Eek. His argument is that the current crop of Christmas advertising is safe, generic and entirely predictable. It’s been a long year, but advertisers and marketers can do better. Like the V&A Waterfront who ditched traditional Christmas decorations back in 2019 for a giant rotating planet bauble and other sustainable installations.
It was spectacular – and they’ve built on its core principles of sustainability, supporting local design and making a positive economic impact this year. Themed: Joy from Africa to the World, over 130 local designers, crafters, makers and artisans have used recycled and upcycled materials to transform the V&A Waterfront into a wonderland that tells an African festive story of peace and kindness.

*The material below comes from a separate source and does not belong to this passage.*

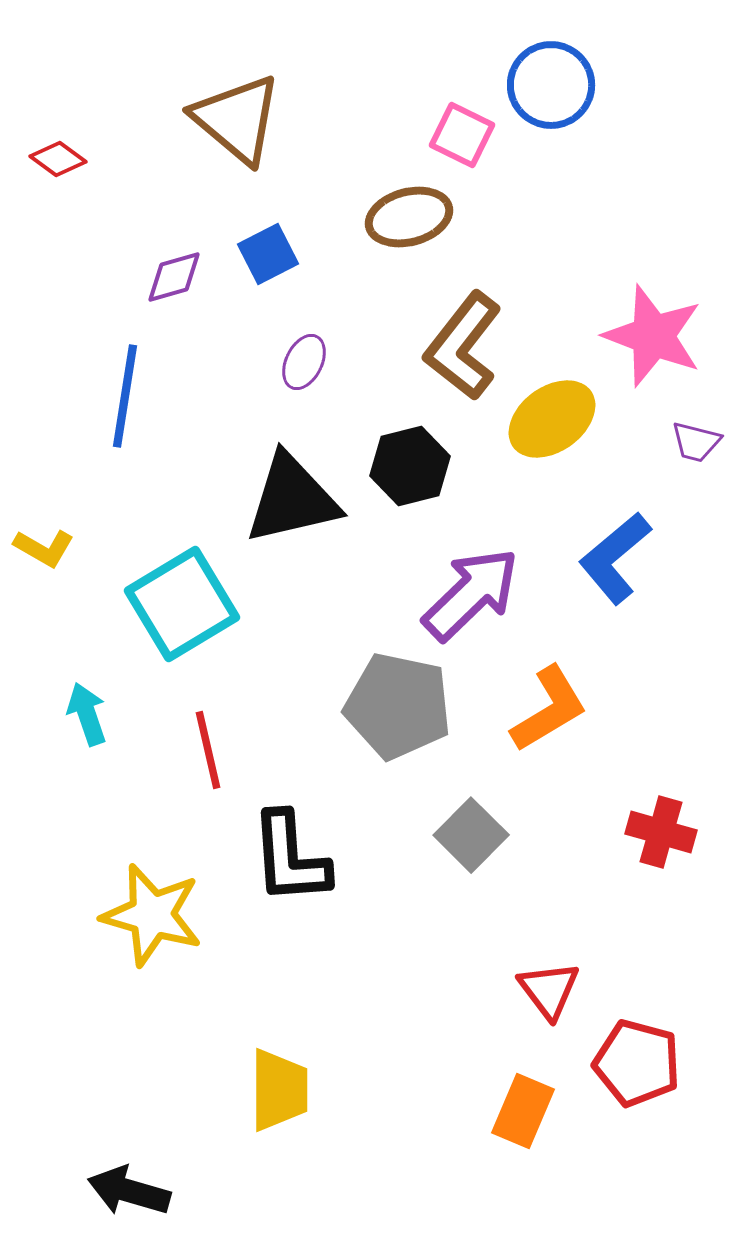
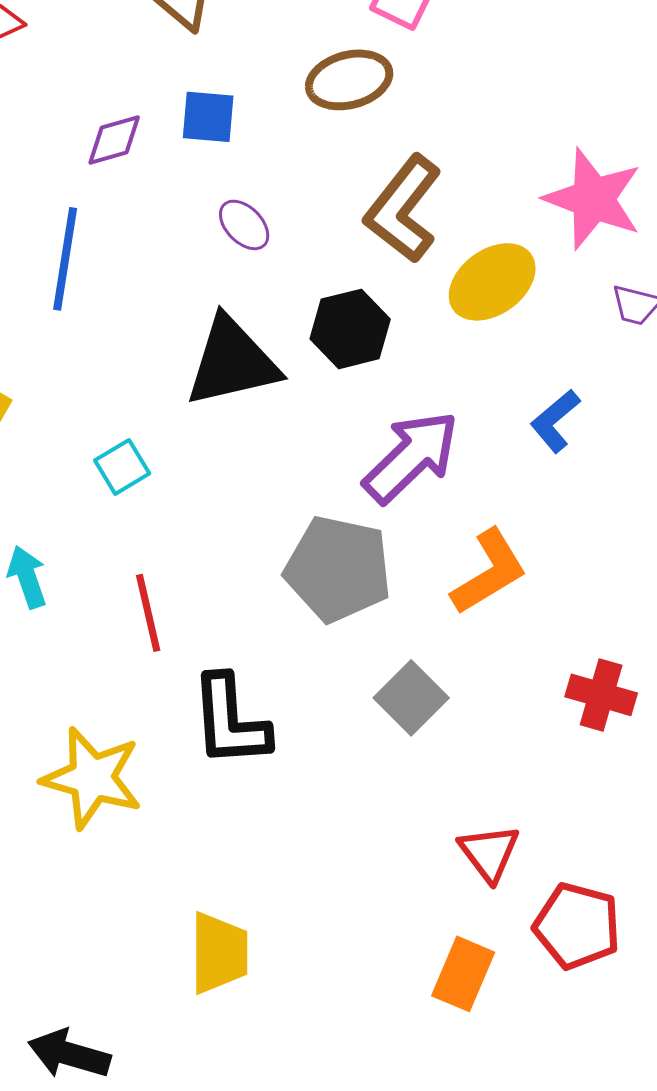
blue square: (268, 254) -> (208, 117), turned 32
purple ellipse: (304, 362) -> (244, 225), turned -70
blue L-shape: (615, 558) -> (555, 421), size x0.7
cyan square: (182, 604) -> (122, 467), size x0.5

Another Christmas slam dunk? This beautiful, powerful and progressive ad from Norwegian postal service Posten, celebrating the fact that 2022 marks 50 years of Norway being able to “love whoever we want.”
What the world was musing over this past week
Pangolin-friendly fencing project is a game changer!
Electrical fence installations – prevalent on game reserves, private game farms, nature reserves and commercial livestock farms across southern Africa – are one of the biggest threats facing the Temminck’s Pangolin but this new ground-breaking project hopes to change that.
SA voted among the cheapest countries in the world for a night out
Mzansi has just been named among the top five cheapest countries in the world for a night out, according to research by jewellery box. The team looked at factors such as the cost of a taxi ride, the price of cocktails and the average price for a double hotel room, to name a few. It found that South Africa, placed second, got 8.81 night out score out of 10.
Great Barrier Reef explodes into life in ‘magical’ spawning event
The Great Barrier Reef has “given birth” in its annual coral spawn, which a scientist monitoring this year’s coral spawn off Cairns has called “the ultimate treasure hunt.”
KFC just launched a doughnut Zinger burger
And we don’t know how to feel about it … It’s certainly different. But is it finger-licking good? If you’re brave enough to try it, you’d better get in quick. The doughnut Zinger is only available at Kentucky Town until 5 December 2021 as part of KFC’s 50th birthday celebrations.
Now, this is how you sell a Christmas tree
Obviously, the world needs a smile. So when a Christmas tree farm in Utah went a little “Magic Mike” last year with a sassy viral video, they sold out their trees in just 11 days. It’s gone viral again this year, with more than 3 million TikTok views ahead of the company’s 22 November tree lot opening.
This edible chocolate cottage in France is what ‘sweet dreams’ are made of!
Cottage. Parisian garden. Chocolate. Honestly, what more could one ask for after the last two years? Oh perhaps a chocolate course, which comes standard with a stay in this sweet, sweet cottage.